:: ASSIGNMENT ::
Go through the material below and count the lines in which the word "Back" occurs; the only output is the number.

:: EXCERPTED RECORDS ::
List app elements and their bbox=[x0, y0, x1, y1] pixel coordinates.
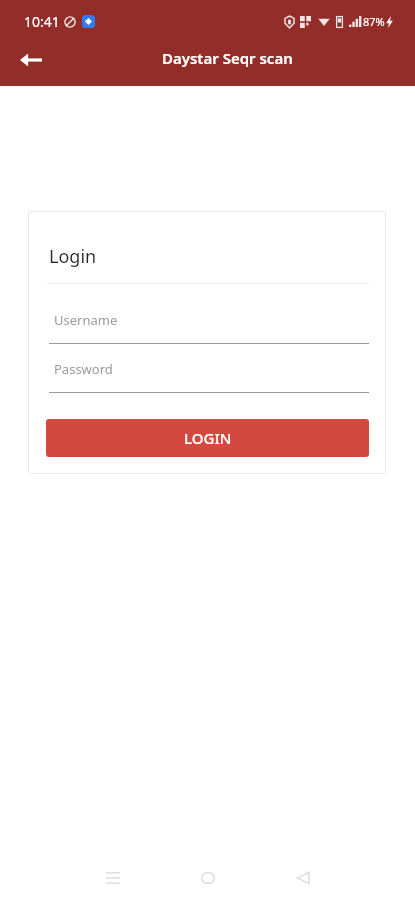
staticText: Password bbox=[54, 360, 113, 378]
staticText: 10:41 bbox=[24, 12, 60, 31]
staticText: Login bbox=[49, 244, 97, 269]
button[interactable]: Back bbox=[281, 856, 325, 900]
staticText: 87% bbox=[363, 14, 385, 29]
button[interactable]: Back bbox=[9, 38, 53, 82]
button[interactable]: LOGIN bbox=[46, 419, 369, 457]
staticText: LOGIN bbox=[184, 428, 232, 448]
button[interactable]: Home bbox=[186, 856, 230, 900]
staticText: Username bbox=[54, 311, 118, 329]
staticText: Daystar Seqr scan bbox=[162, 48, 293, 68]
button[interactable]: Recent apps bbox=[91, 856, 135, 900]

:: TASK SOLUTION ::
2